Monday 26 March 2012

NOTE: A Big Data Announcement (Hadoop)

There was a time when SAS practitioners merely needed to have knowledge of SAS DATA Step and PROC syntax plus a smattering of good data practices and IT practices. Over the years, SAS/ACCESS products gave access to data in other systems without the SAS practitioner needing to know anything but access credentials for those other systems. In more recent years, SAS version 9 has, on the one hand, introduced a range of SAS clients that allow the user to focus on their data knowledge and analytical skills rather than their SAS coding expertise, whilst, on the other hand, SAS version 9 has introduced (necessary) complexity to the architecture incorporating multiple types of SAS servers, comprehension of TCP/IP ports, third-party components such as web servers, plus the Platform suite of tools (from LSF job scheduling to Grid management).

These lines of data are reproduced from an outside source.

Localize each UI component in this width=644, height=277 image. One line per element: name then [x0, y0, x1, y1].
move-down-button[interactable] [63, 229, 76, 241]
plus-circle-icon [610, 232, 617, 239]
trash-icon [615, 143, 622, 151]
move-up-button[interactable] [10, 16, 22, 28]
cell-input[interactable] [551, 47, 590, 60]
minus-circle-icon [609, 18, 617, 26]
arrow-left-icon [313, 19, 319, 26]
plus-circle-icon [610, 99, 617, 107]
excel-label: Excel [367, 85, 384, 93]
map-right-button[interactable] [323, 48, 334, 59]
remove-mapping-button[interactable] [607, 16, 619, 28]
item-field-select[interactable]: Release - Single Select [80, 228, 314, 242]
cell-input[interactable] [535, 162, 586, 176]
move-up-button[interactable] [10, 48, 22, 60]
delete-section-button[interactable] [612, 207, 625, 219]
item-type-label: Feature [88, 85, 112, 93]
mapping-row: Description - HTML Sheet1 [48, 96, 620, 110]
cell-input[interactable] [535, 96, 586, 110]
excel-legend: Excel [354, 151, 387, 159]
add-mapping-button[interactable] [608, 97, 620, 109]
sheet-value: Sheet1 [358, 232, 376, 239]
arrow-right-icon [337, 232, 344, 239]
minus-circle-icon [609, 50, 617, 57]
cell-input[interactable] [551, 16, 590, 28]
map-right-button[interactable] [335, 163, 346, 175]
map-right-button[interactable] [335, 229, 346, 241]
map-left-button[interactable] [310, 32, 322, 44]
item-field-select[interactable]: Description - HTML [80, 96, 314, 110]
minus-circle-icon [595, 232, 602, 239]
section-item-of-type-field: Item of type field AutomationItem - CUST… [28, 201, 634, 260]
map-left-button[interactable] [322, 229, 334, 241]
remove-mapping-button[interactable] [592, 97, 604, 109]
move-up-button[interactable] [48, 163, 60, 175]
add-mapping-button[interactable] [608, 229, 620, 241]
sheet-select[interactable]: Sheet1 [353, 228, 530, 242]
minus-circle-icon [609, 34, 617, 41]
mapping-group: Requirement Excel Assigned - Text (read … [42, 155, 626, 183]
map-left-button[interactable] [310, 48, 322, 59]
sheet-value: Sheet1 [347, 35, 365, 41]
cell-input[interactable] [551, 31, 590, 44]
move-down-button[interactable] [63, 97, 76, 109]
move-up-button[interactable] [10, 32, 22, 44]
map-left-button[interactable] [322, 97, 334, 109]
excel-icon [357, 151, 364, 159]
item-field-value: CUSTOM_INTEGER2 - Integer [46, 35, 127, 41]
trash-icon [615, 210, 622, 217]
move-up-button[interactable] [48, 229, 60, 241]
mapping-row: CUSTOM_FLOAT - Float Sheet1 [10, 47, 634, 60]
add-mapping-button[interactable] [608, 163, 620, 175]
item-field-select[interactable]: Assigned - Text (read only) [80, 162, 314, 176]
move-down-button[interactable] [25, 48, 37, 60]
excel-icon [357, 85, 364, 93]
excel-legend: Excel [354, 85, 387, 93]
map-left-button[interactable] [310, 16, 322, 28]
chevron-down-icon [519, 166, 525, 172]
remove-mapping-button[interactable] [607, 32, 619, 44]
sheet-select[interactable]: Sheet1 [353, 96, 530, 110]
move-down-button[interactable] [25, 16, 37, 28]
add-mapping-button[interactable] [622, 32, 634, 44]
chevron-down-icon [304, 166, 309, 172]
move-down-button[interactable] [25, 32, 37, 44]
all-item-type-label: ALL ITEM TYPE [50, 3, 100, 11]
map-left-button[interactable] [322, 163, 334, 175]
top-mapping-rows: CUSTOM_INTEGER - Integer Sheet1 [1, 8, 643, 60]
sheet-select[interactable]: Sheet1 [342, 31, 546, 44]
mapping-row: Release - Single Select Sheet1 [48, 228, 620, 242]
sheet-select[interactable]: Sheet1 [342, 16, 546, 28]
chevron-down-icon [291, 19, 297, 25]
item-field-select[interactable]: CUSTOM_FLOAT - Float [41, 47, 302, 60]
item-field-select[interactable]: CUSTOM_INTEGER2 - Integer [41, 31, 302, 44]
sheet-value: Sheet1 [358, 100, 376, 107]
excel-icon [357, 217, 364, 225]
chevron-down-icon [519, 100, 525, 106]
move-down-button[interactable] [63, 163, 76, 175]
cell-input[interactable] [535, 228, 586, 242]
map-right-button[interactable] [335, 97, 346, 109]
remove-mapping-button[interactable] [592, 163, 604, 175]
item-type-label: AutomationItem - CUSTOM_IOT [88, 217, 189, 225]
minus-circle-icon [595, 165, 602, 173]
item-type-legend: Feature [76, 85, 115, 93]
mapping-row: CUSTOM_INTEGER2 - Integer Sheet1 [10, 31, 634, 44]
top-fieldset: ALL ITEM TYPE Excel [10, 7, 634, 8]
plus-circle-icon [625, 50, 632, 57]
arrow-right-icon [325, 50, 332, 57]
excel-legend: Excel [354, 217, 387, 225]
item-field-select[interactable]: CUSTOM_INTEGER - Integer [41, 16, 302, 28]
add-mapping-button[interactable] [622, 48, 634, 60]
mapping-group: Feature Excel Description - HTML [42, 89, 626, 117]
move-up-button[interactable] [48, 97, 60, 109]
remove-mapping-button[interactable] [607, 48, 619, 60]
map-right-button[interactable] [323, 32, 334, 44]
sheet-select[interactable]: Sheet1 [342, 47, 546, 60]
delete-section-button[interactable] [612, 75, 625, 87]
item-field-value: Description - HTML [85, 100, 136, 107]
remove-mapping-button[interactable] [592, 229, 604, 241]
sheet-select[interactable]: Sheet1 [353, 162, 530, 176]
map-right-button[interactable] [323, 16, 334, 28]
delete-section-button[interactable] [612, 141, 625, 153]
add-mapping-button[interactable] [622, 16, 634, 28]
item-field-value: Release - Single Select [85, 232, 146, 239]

Into this smorgasbord of clients and architecture, SAS added some fascinating new components earlier this month. I was interested in the new features and capabilities, but I also wanted to understand whether this brought more or less complexity for the SAS user and/or those charged with SAS platform support.

So, firstly, what was the announcement? Well, on March 6th, SAS announced the introduction of Hadoop support as part of Enterprise DI Server. Hadoop, in a nutshell, is an Apache, open source, product that provides massively parallel access to massive volumes of data. Significant users and supporters of Hadoop include Amazon, EBay, Facebook, Google, IBM, Macy's, Twitter, and Yahoo. No matter how you look at it, this is a big announcement if you are into big data; and if you're not yet into big data, maybe you soon will be.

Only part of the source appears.